### Exercise goal
Count the lines in the data below holding the string "Dịch" and write the total by itself.

Collected data:
************
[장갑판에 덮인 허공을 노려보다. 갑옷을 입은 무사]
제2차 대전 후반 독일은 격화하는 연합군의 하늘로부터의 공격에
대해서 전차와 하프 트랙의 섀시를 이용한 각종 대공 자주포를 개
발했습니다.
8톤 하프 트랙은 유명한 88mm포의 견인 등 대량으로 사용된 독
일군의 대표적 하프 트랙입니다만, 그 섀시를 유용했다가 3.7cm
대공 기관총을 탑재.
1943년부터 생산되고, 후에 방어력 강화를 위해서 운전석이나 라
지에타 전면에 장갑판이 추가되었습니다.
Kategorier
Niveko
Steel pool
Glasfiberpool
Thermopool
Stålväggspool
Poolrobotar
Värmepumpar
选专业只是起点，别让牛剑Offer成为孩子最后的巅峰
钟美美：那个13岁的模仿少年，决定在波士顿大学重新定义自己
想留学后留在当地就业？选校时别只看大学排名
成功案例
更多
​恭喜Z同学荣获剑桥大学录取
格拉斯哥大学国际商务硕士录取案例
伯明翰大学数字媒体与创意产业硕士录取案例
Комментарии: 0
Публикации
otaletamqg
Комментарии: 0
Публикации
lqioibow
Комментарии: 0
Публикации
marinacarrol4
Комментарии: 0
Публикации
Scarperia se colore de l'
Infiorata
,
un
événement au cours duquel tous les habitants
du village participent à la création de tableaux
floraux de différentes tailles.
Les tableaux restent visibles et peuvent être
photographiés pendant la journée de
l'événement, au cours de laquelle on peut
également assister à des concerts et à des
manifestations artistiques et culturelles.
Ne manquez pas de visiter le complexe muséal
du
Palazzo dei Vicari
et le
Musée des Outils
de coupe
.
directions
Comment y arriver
************
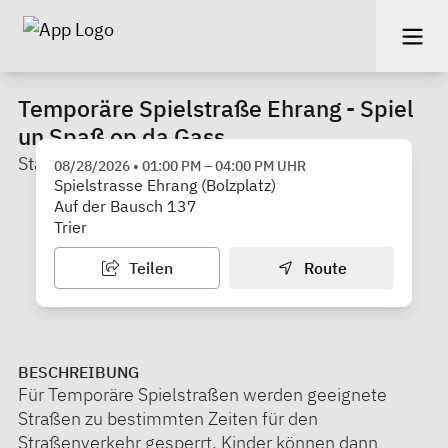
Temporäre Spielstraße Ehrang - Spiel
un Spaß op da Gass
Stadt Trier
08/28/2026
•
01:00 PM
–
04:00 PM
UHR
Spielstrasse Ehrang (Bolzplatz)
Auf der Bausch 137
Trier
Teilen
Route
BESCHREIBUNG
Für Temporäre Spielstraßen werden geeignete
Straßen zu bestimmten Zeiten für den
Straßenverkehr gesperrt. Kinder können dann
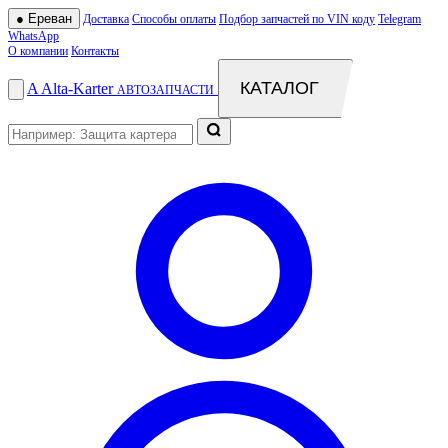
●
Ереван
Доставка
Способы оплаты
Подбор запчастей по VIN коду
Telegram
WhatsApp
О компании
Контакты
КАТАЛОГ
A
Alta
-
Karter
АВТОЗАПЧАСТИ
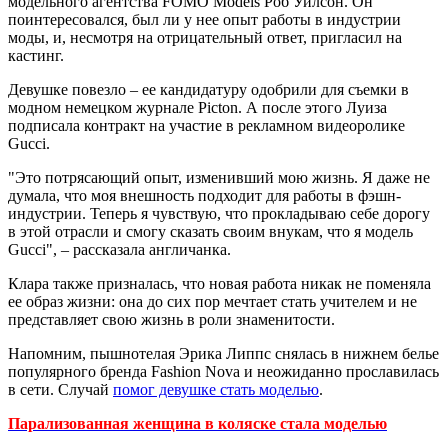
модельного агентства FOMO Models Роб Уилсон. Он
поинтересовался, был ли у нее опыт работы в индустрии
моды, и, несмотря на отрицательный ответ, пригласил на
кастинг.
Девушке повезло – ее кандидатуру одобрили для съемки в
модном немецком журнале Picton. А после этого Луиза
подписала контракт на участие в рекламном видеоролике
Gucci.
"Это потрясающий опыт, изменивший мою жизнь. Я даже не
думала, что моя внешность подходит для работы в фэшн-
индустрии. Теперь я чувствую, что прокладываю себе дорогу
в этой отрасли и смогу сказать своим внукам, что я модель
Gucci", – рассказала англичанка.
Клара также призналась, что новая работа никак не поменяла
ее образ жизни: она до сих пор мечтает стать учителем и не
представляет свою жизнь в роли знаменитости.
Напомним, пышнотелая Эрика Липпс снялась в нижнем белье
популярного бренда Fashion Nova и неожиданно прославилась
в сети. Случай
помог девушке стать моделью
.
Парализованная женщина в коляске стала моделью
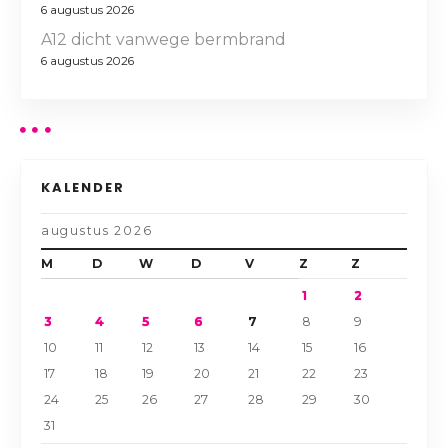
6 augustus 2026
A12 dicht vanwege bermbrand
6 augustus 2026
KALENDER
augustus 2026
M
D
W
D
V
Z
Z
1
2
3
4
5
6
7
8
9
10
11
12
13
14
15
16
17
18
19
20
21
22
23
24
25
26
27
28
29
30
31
************
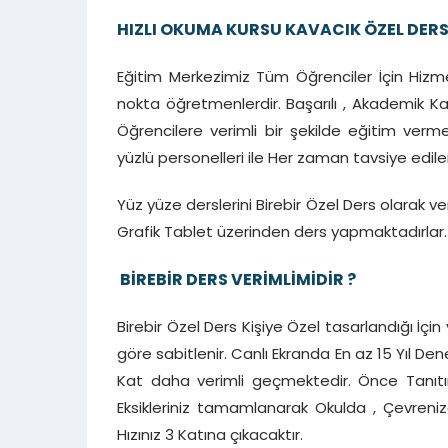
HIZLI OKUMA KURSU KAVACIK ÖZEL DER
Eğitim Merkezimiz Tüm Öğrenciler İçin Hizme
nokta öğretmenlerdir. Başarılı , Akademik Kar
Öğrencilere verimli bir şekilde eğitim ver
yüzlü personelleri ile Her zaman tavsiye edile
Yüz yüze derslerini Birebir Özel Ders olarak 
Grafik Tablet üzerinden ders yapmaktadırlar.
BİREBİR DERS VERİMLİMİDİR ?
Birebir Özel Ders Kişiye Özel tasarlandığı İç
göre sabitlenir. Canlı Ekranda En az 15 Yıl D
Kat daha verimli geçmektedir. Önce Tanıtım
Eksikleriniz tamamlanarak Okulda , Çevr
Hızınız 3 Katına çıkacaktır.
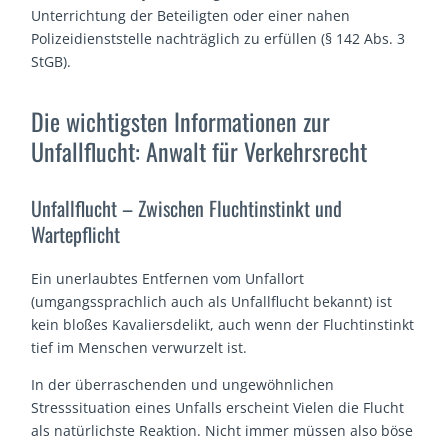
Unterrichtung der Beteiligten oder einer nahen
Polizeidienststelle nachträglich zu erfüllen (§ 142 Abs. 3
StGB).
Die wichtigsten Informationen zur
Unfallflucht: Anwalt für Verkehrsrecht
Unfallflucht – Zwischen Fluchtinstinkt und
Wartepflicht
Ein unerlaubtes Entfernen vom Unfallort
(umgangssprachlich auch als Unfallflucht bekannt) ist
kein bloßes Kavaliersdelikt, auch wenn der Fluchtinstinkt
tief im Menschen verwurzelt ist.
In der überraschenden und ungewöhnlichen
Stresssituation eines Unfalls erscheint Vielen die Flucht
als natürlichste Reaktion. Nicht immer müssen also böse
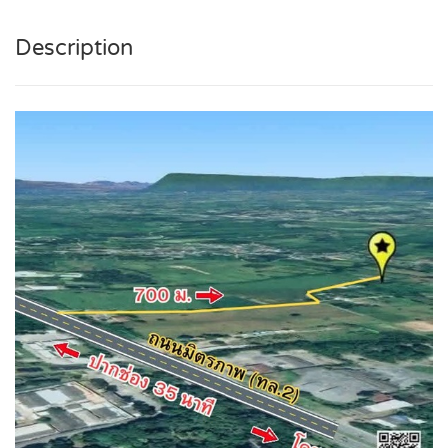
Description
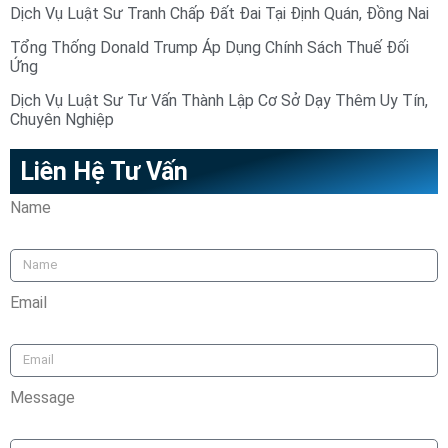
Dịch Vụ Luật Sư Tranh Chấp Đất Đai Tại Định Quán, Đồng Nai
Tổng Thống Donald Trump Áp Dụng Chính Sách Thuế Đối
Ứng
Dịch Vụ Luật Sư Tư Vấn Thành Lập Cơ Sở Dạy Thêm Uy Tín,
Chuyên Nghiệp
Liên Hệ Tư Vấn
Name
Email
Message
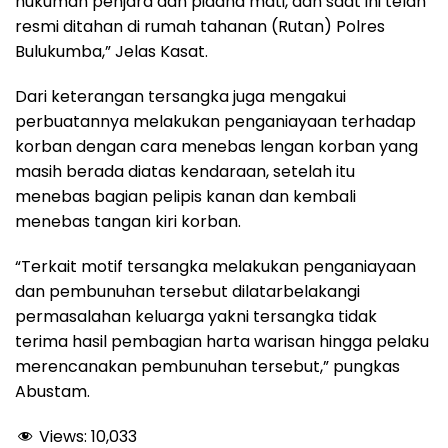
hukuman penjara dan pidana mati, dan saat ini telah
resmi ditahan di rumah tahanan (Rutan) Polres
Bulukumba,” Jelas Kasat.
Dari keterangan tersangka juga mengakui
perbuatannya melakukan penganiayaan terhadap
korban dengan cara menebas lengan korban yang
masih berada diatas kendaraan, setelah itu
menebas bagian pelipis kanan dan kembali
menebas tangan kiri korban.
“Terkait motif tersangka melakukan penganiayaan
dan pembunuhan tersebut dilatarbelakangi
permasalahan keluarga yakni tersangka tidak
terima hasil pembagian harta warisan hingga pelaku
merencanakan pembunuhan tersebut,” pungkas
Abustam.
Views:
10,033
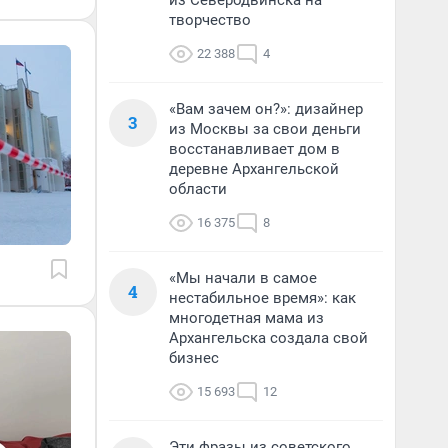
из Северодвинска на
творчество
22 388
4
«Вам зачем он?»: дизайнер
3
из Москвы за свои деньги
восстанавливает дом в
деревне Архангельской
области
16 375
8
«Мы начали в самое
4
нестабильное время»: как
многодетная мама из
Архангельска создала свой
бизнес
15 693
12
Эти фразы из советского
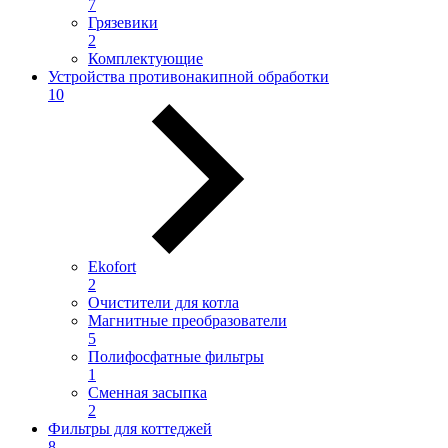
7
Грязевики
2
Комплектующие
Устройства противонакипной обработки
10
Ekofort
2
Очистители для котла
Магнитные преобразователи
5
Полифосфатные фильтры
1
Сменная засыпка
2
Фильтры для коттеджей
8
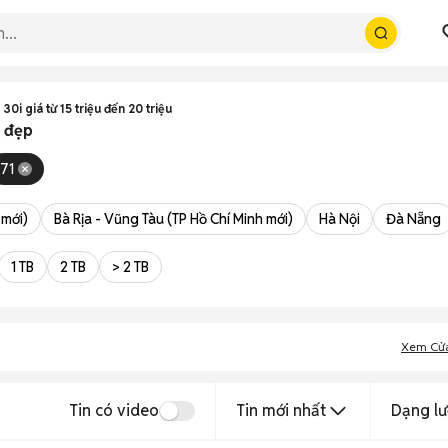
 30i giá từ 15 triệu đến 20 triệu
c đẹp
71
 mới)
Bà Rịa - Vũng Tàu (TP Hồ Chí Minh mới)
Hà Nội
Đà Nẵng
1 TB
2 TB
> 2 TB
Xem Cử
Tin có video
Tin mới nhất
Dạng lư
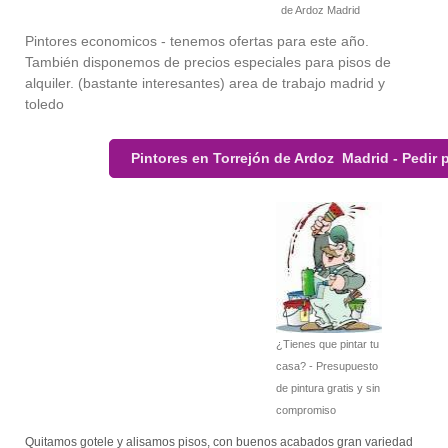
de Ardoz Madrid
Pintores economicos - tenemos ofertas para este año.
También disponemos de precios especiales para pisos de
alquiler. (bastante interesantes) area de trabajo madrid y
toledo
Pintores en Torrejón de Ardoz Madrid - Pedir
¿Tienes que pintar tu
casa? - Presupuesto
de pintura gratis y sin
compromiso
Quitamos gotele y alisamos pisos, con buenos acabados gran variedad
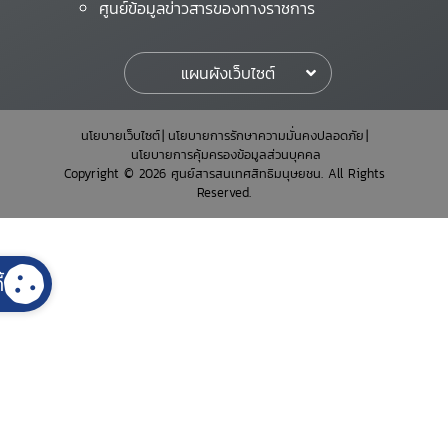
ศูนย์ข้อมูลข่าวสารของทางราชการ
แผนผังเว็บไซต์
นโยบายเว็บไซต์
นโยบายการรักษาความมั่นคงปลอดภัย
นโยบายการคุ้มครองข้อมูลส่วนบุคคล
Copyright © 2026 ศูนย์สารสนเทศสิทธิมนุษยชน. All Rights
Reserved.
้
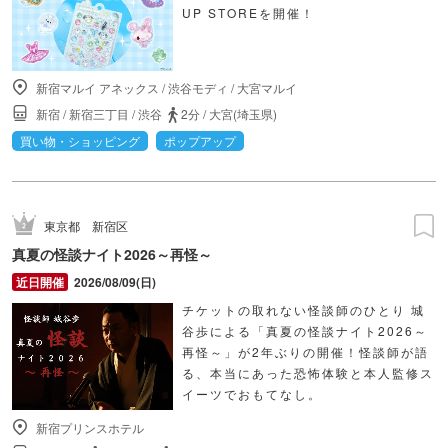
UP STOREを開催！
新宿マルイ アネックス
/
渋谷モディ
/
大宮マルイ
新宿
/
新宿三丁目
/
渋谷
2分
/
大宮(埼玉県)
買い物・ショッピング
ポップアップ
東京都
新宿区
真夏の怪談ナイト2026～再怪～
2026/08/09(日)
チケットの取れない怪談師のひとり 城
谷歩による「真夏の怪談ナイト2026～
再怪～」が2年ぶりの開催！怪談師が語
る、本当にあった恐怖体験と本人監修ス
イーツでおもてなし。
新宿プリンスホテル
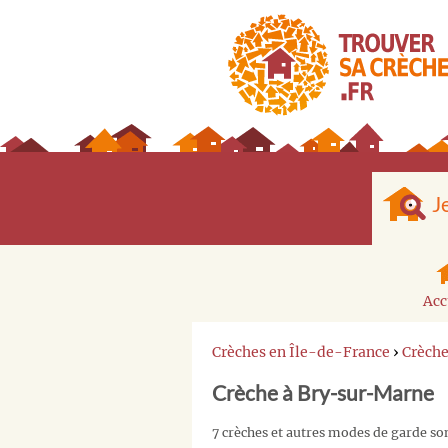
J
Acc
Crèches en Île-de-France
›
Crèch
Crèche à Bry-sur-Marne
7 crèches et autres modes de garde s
************
### Task response
2